#### Activity:
Your answer should be an exact copy of the lines from the one holding "bridal stores. Consider" to the end of the material below, pictures left out.
Provided records Start Marker
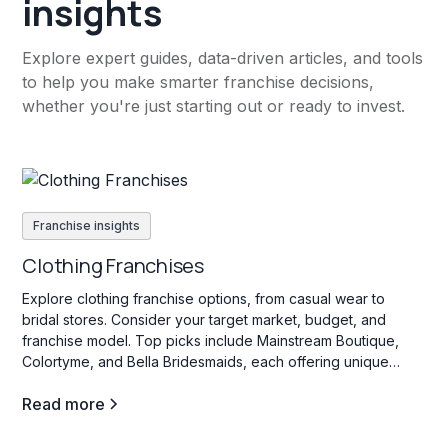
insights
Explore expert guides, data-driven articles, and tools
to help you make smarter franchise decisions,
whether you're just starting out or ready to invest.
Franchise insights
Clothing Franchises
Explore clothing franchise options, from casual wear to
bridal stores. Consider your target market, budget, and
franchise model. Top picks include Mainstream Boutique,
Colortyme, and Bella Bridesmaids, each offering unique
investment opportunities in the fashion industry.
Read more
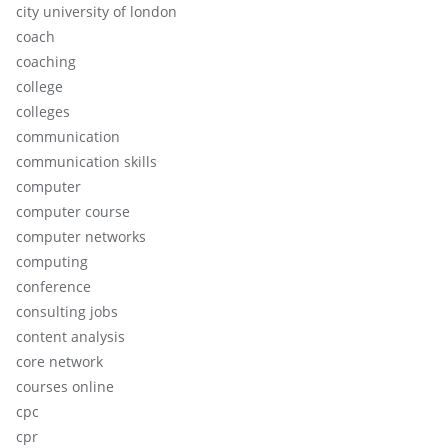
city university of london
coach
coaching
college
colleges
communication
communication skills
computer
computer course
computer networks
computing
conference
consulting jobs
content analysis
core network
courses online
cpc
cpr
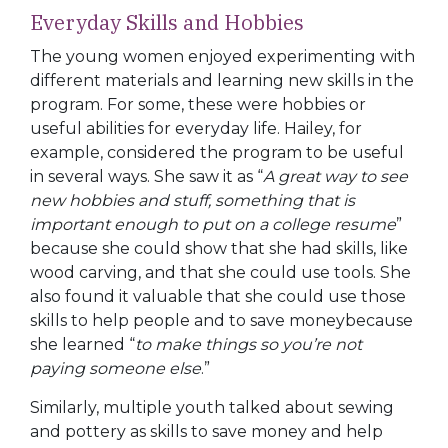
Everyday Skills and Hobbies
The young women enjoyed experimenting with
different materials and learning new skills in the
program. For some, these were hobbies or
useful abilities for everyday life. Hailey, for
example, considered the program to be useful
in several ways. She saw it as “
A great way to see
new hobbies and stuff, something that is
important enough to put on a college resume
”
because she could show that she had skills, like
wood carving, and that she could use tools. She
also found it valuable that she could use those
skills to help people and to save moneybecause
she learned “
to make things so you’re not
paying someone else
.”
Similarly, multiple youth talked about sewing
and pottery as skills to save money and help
Provided records End Marker
#### Solution to the exercise:
bridal stores. Consider your target market, budget, and
franchise model. Top picks include Mainstream Boutique,
Colortyme, and Bella Bridesmaids, each offering unique
investment opportunities in the fashion industry.
Read more
city university of london
coach
coaching
college
colleges
communication
communication skills
computer
computer course
computer networks
computing
conference
consulting jobs
content analysis
core network
courses online
cpc
cpr
Everyday Skills and Hobbies
The young women enjoyed experimenting with
different materials and learning new skills in the
program. For some, these were hobbies or
useful abilities for everyday life. Hailey, for
example, considered the program to be useful
in several ways. She saw it as “
A great way to see
new hobbies and stuff, something that is
important enough to put on a college resume
”
because she could show that she had skills, like
wood carving, and that she could use tools. She
also found it valuable that she could use those
skills to help people and to save moneybecause
she learned “
to make things so you’re not
paying someone else
.”
Similarly, multiple youth talked about sewing
and pottery as skills to save money and help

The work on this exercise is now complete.